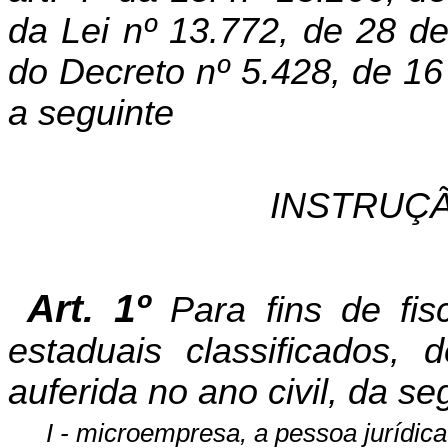
da Lei nº 13.772, de 28 d
do Decreto nº 5.428, de 16
a seguinte
INSTRUÇÃ
Art. 1º
Para fins de fis
estaduais classificados,
auferida no ano civil, da se
I - microempresa, a pessoa jurídica 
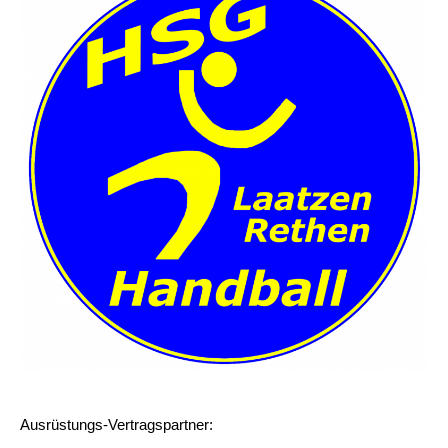
Ausrüstungs-Vertragspartner:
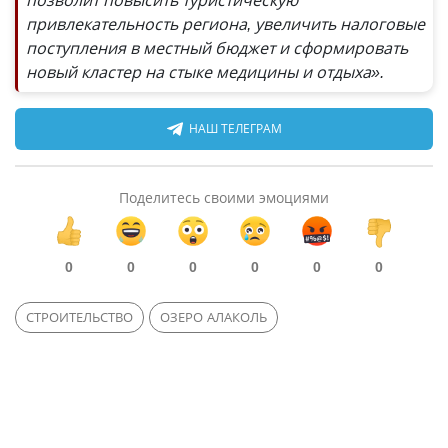
позволит повысить туристическую
привлекательность региона, увеличить налоговые
поступления в местный бюджет и сформировать
новый кластер на стыке медицины и отдыха».
НАШ ТЕЛЕГРАМ
Поделитесь своими эмоциями
0
0
0
0
0
0
СТРОИТЕЛЬСТВО
ОЗЕРО АЛАКОЛЬ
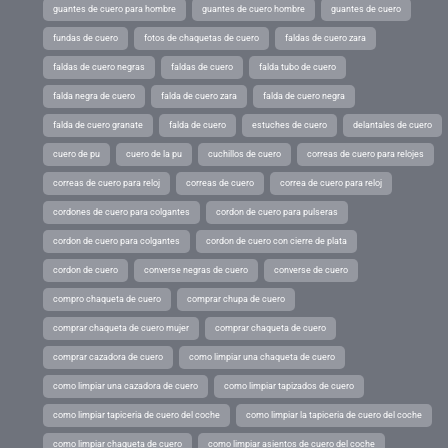
guantes de cuero para hombre
guantes de cuero hombre
guantes de cuero
fundas de cuero
fotos de chaquetas de cuero
faldas de cuero zara
faldas de cuero negras
faldas de cuero
falda tubo de cuero
falda negra de cuero
falda de cuero zara
falda de cuero negra
falda de cuero granate
falda de cuero
estuches de cuero
delantales de cuero
cuero de pu
cuero de la pu
cuchillos de cuero
correas de cuero para relojes
correas de cuero para reloj
correas de cuero
correa de cuero para reloj
cordones de cuero para colgantes
cordon de cuero para pulseras
cordon de cuero para colgantes
cordon de cuero con cierre de plata
cordon de cuero
converse negras de cuero
converse de cuero
compro chaqueta de cuero
comprar chupa de cuero
comprar chaqueta de cuero mujer
comprar chaqueta de cuero
comprar cazadora de cuero
como limpiar una chaqueta de cuero
como limpiar una cazadora de cuero
como limpiar tapizados de cuero
como limpiar tapiceria de cuero del coche
como limpiar la tapiceria de cuero del coche
como limpiar chaqueta de cuero
como limpiar asientos de cuero del coche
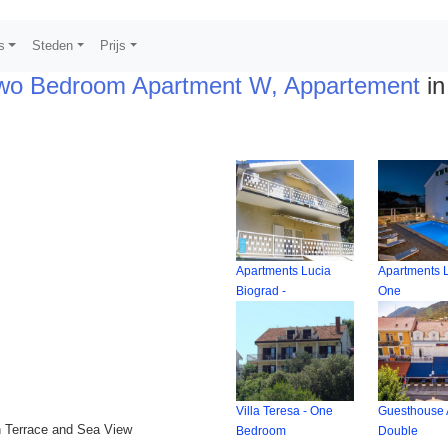
s
Steden
Prijs
Two Bedroom Apartment W, Appartement
in
Apartments Lucia
Apartments L
Biograd -
One
Villa Teresa - One
Guesthouse 
 Terrace and Sea View
Bedroom
Double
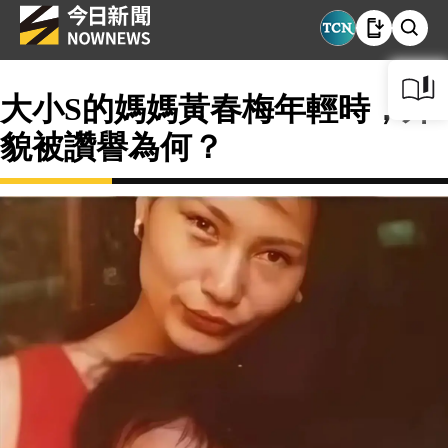
大小S的媽媽黃春梅年輕時，外
貌被讚譽為何？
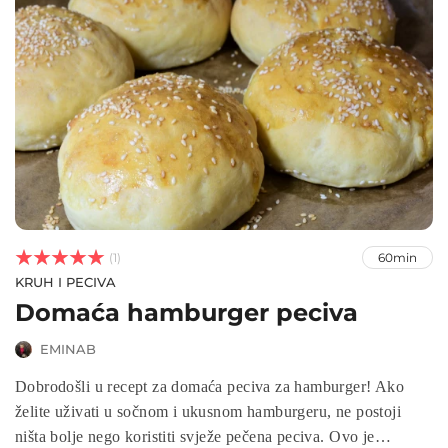



(1)
60min
KRUH I PECIVA
Domaća hamburger peciva
EMINAB
Dobrodošli u recept za domaća peciva za hamburger! Ako
želite uživati u sočnom i ukusnom hamburgeru, ne postoji
ništa bolje nego koristiti svježe pečena peciva. Ovo je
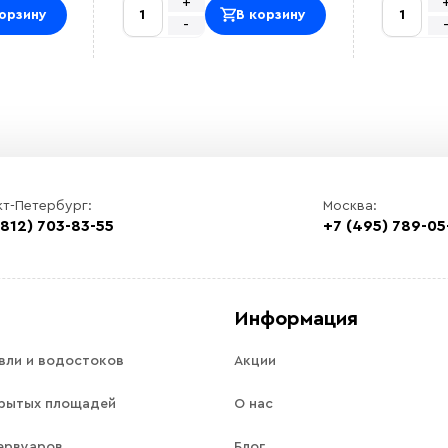
+
орзину
В корзину
-
кт-Петербург:
Москва:
(812) 703-83-55
+7 (495) 789-05
Информация
вли и водостоков
Акции
рытых площадей
О нас
ервуаров
Блог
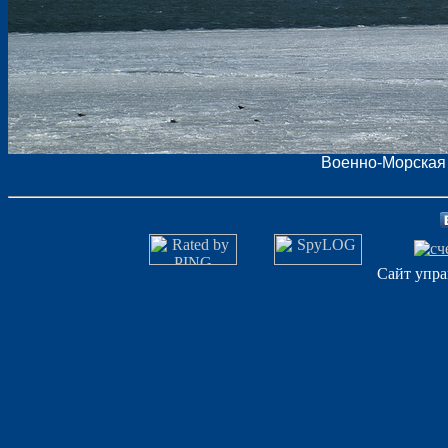
Военно-Морская 
Сайт упра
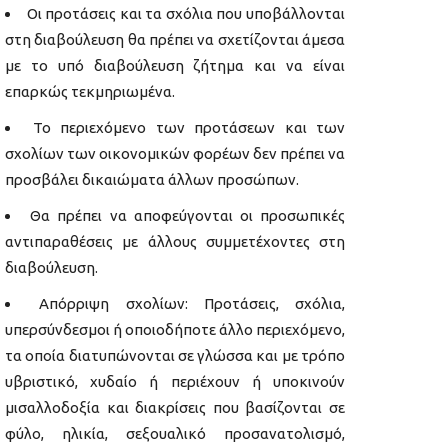
Οι προτάσεις και τα σχόλια που υποβάλλονται
στη διαβούλευση θα πρέπει να σχετίζονται άμεσα
με το υπό διαβούλευση ζήτημα και να είναι
επαρκώς τεκμηριωμένα.
Το περιεχόμενο των προτάσεων και των
σχολίων των οικονομικών φορέων δεν πρέπει να
προσβάλει δικαιώματα άλλων προσώπων.
Θα πρέπει να αποφεύγονται οι προσωπικές
αντιπαραθέσεις με άλλους συμμετέχοντες στη
διαβούλευση.
Απόρριψη σχολίων: Προτάσεις, σχόλια,
υπερσύνδεσμοι ή οποιοδήποτε άλλο περιεχόμενο,
τα οποία διατυπώνονται σε γλώσσα και με τρόπο
υβριστικό, χυδαίο ή περιέχουν ή υποκινούν
μισαλλοδοξία και διακρίσεις που βασίζονται σε
φύλο, ηλικία, σεξουαλικό προσανατολισμό,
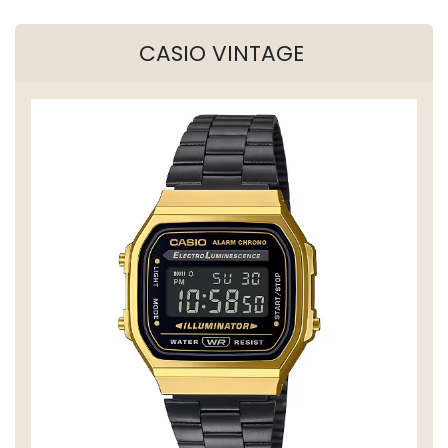
CASIO VINTAGE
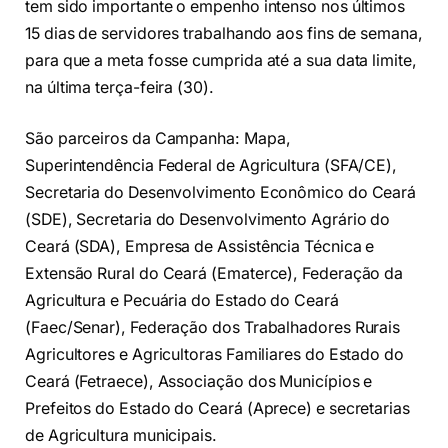
tem sido importante o empenho intenso nos últimos
15 dias de servidores trabalhando aos fins de semana,
para que a meta fosse cumprida até a sua data limite,
na última terça-feira (30).
São parceiros da Campanha: Mapa,
Superintendência Federal de Agricultura (SFA/CE),
Secretaria do Desenvolvimento Econômico do Ceará
(SDE), Secretaria do Desenvolvimento Agrário do
Ceará (SDA), Empresa de Assistência Técnica e
Extensão Rural do Ceará (Ematerce), Federação da
Agricultura e Pecuária do Estado do Ceará
(Faec/Senar), Federação dos Trabalhadores Rurais
Agricultores e Agricultoras Familiares do Estado do
Ceará (Fetraece), Associação dos Municípios e
Prefeitos do Estado do Ceará (Aprece) e secretarias
de Agricultura municipais.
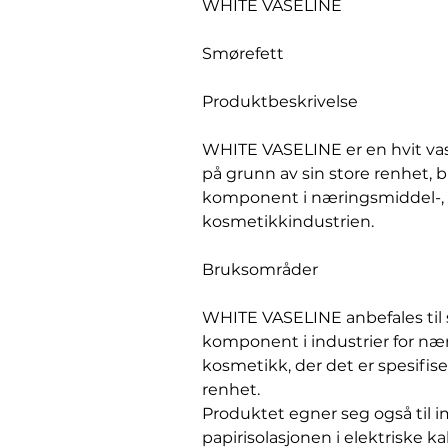
WHITE VASELINE
Smørefett
Produktbeskrivelse
WHITE VASELINE er en hvit vas
på grunn av sin store renhet, 
komponent i næringsmiddel-, 
kosmetikkindustrien.
Bruksområder
WHITE VASELINE anbefales til 
komponent i industrier for nær
kosmetikk, der det er spesifis
renhet.
Produktet egner seg også til 
papirisolasjonen i elektriske k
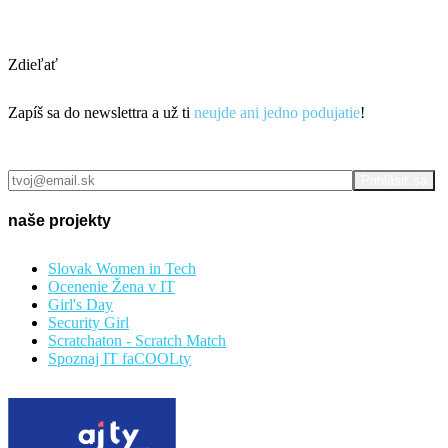
registrácia
Zdieľať
Zapíš sa do newslettra a už ti
neujde ani jedno podujatie
!
prihlás sa
naše projekty
Slovak Women in Tech
Ocenenie Žena v IT
Girl's Day
Security Girl
Scratchaton - Scratch Match
Spoznaj IT faCOOLty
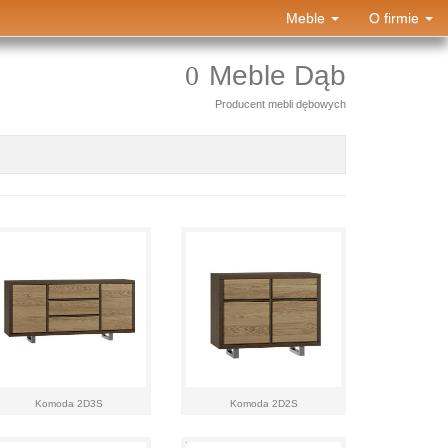
Meble
O firmie
Meble Dąb
Producent mebli dębowych
Komoda 2D3S
Komoda 2D2S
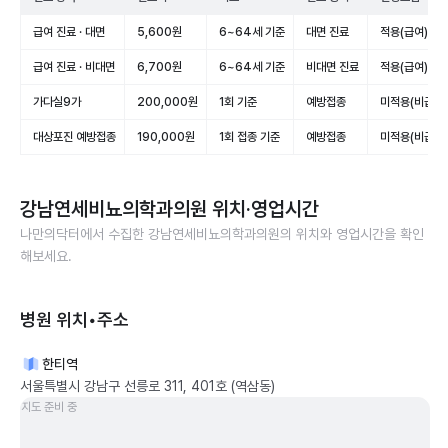
급여 진료 · 대면
5,600원
6~64세 기준
대면 진료
적용(급여)
급여 진료 · 비대면
6,700원
6~64세 기준
비대면 진료
적용(급여)
가다실9가
200,000원
1회 기준
예방접종
미적용(비급여)
대상포진 예방접종
190,000원
1회 접종 기준
예방접종
미적용(비급여)
강남연세비뇨의학과의원
위치·영업시간
나만의닥터에서 수집한
강남연세비뇨의학과의원
의 위치와 영업시간을 확인
해보세요.
병원 위치•주소
한티역
서울특별시 강남구 선릉로 311, 401호 (역삼동)
지도 준비 중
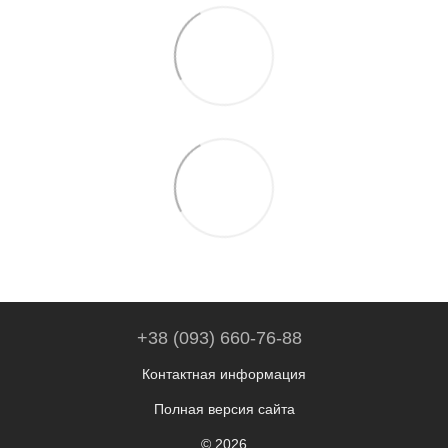
+38 (093) 660-76-88
Контактная информация
Полная версия сайта
© 2026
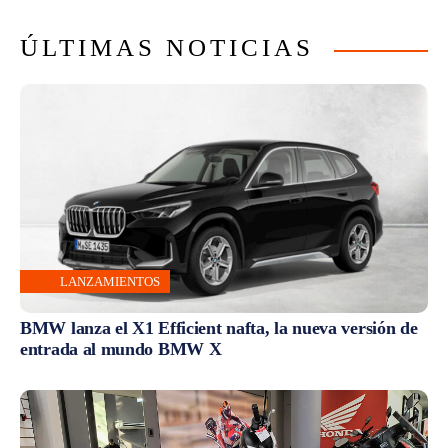
ÚLTIMAS NOTICIAS
LANZAMIENTOS
BMW lanza el X1 Efficient nafta, la nueva versión de
entrada al mundo BMW X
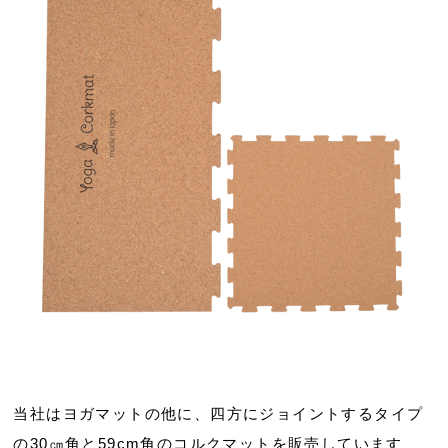
当社はヨガマットの他に、四方にジョイントするタイプ
の30㎝角と59cm角のコルクマットを販売しています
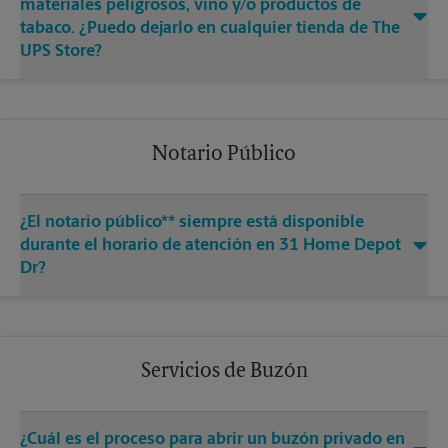
materiales peligrosos, vino y/o productos de
tabaco. ¿Puedo dejarlo en cualquier tienda de The
UPS Store?
Notario Público
¿El notario público** siempre está disponible
durante el horario de atención en 31 Home Depot
Dr?
Servicios de Buzón
¿Cuál es el proceso para abrir un buzón privado en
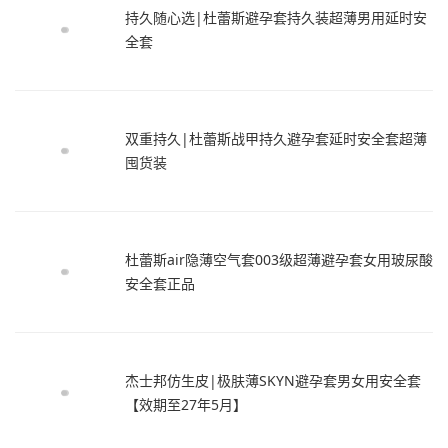
持久随心选|杜蕾斯避孕套持久装超薄男用延时安
全套
双重持久|杜蕾斯战甲持久避孕套延时安全套超薄
囤货装
杜蕾斯air隐薄空气套003级超薄避孕套女用玻尿酸
安全套正品
杰士邦仿生皮|极肤薄SKYN避孕套男女用安全套
【效期至27年5月】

* * * * * * * * *

__Task instructions__. Transcribe the entries above verbatim, excluding any image.

__Response to the task__.
da Lei nº 13.772, de 28 d
do Decreto nº 5.428, de 16
a seguinte
INSTRUÇÃ
Art. 1º
Para fins de fis
estaduais classificados,
auferida no ano civil, da se
I - microempresa, a pessoa jurídica 
Ausrüstungs-Vertragspartner:
позволит повысить туристическую
привлекательность региона, увеличить налоговые
поступления в местный бюджет и сформировать
новый кластер на стыке медицины и отдыха».
НАШ ТЕЛЕГРАМ
Поделитесь своими эмоциями
0
0
0
0
0
0
СТРОИТЕЛЬСТВО
ОЗЕРО АЛАКОЛЬ
guantes de cuero para hombre
guantes de cuero hombre
guantes de cuero
fundas de cuero
fotos de chaquetas de cuero
faldas de cuero zara
faldas de cuero negras
faldas de cuero
falda tubo de cuero
falda negra de cuero
falda de cuero zara
falda de cuero negra
falda de cuero granate
falda de cuero
estuches de cuero
delantales de cuero
cuero de pu
cuero de la pu
cuchillos de cuero
correas de cuero para relojes
correas de cuero para reloj
correas de cuero
correa de cuero para reloj
cordones de cuero para colgantes
cordon de cuero para pulseras
cordon de cuero para colgantes
cordon de cuero con cierre de plata
cordon de cuero
converse negras de cuero
converse de cuero
compro chaqueta de cuero
comprar chupa de cuero
comprar chaqueta de cuero mujer
comprar chaqueta de cuero
comprar cazadora de cuero
como limpiar una chaqueta de cuero
como limpiar una cazadora de cuero
como limpiar tapizados de cuero
como limpiar tapiceria de cuero del coche
como limpiar la tapiceria de cuero del coche
como limpiar chaqueta de cuero
como limpiar asientos de cuero del coche
s
Steden
Prijs
Two Bedroom Apartment W, Appartement
in
Apartments Lucia
Apartments L
Biograd -
One
Villa Teresa - One
Guesthouse 
 Terrace and Sea View
Bedroom
Double
大小S的媽媽黃春梅年輕時，外
貌被讚譽為何？



(1)
60min
KRUH I PECIVA
Domaća hamburger peciva
EMINAB
Dobrodošli u recept za domaća peciva za hamburger! Ako
želite uživati u sočnom i ukusnom hamburgeru, ne postoji
ništa bolje nego koristiti svježe pečena peciva. Ovo je
+
орзину
В корзину
-
кт-Петербург:
Москва:
(812) 703-83-55
+7 (495) 789-05
Информация
вли и водостоков
Акции
рытых площадей
О нас
ервуаров
Блог
Военно-Морская 
Сайт упра
Οι προτάσεις και τα σχόλια που υποβάλλονται
στη διαβούλευση θα πρέπει να σχετίζονται άμεσα
με το υπό διαβούλευση ζήτημα και να είναι
επαρκώς τεκμηριωμένα.
Το περιεχόμενο των προτάσεων και των
σχολίων των οικονομικών φορέων δεν πρέπει να
προσβάλει δικαιώματα άλλων προσώπων.
Θα πρέπει να αποφεύγονται οι προσωπικές
αντιπαραθέσεις με άλλους συμμετέχοντες στη
διαβούλευση.
Απόρριψη σχολίων: Προτάσεις, σχόλια,
υπερσύνδεσμοι ή οποιοδήποτε άλλο περιεχόμενο,
τα οποία διατυπώνονται σε γλώσσα και με τρόπο
υβριστικό, χυδαίο ή περιέχουν ή υποκινούν
μισαλλοδοξία και διακρίσεις που βασίζονται σε
φύλο, ηλικία, σεξουαλικό προσανατολισμό,
CASIO VINTAGE
tem sido importante o empenho intenso nos últimos
15 dias de servidores trabalhando aos fins de semana,
para que a meta fosse cumprida até a sua data limite,
na última terça-feira (30).
São parceiros da Campanha: Mapa,
Superintendência Federal de Agricultura (SFA/CE),
Secretaria do Desenvolvimento Econômico do Ceará
(SDE), Secretaria do Desenvolvimento Agrário do
Ceará (SDA), Empresa de Assistência Técnica e
Extensão Rural do Ceará (Ematerce), Federação da
Agricultura e Pecuária do Estado do Ceará
(Faec/Senar), Federação dos Trabalhadores Rurais
Agricultores e Agricultoras Familiares do Estado do
Ceará (Fetraece), Associação dos Municípios e
Prefeitos do Estado do Ceará (Aprece) e secretarias
de Agricultura municipais.
WHITE VASELINE
Smørefett
Produktbeskrivelse
WHITE VASELINE er en hvit vas
på grunn av sin store renhet, 
komponent i næringsmiddel-, 
kosmetikkindustrien.
Bruksområder
WHITE VASELINE anbefales til 
komponent i industrier for nær
kosmetikk, der det er spesifis
renhet.
Produktet egner seg også til 
papirisolasjonen i elektriske k
registrácia
Zdieľať
Zapíš sa do newslettra a už ti
neujde ani jedno podujatie
!
prihlás sa
naše projekty
Slovak Women in Tech
Ocenenie Žena v IT
Girl's Day
Security Girl
Scratchaton - Scratch Match
Spoznaj IT faCOOLty
Meble
O firmie
Meble Dąb
Producent mebli dębowych
Komoda 2D3S
Komoda 2D2S
급여 진료 · 대면
5,600원
6~64세 기준
대면 진료
적용(급여)
급여 진료 · 비대면
6,700원
6~64세 기준
비대면 진료
적용(급여)
가다실9가
200,000원
1회 기준
예방접종
미적용(비급여)
대상포진 예방접종
190,000원
1회 접종 기준
예방접종
미적용(비급여)
강남연세비뇨의학과의원
위치·영업시간
나만의닥터에서 수집한
강남연세비뇨의학과의원
의 위치와 영업시간을 확인
해보세요.
병원 위치•주소
한티역
서울특별시 강남구 선릉로 311, 401호 (역삼동)
지도 준비 중
+38 (093) 660-76-88
Контактная информация
Полная версия сайта
© 2026
ÚLTIMAS NOTICIAS
LANZAMIENTOS
BMW lanza el X1 Efficient nafta, la nueva versión de
entrada al mundo BMW X
当社はヨガマットの他に、四方にジョイントするタイプ
の30㎝角と59cm角のコルクマットを販売しています
materiales peligrosos, vino y/o productos de
tabaco. ¿Puedo dejarlo en cualquier tienda de The
UPS Store?
Notario Público
¿El notario público** siempre está disponible
durante el horario de atención en 31 Home Depot
Dr?
Servicios de Buzón
¿Cuál es el proceso para abrir un buzón privado en
持久随心选|杜蕾斯避孕套持久装超薄男用延时安
全套
双重持久|杜蕾斯战甲持久避孕套延时安全套超薄
囤货装
杜蕾斯air隐薄空气套003级超薄避孕套女用玻尿酸
安全套正品
杰士邦仿生皮|极肤薄SKYN避孕套男女用安全套
【效期至27年5月】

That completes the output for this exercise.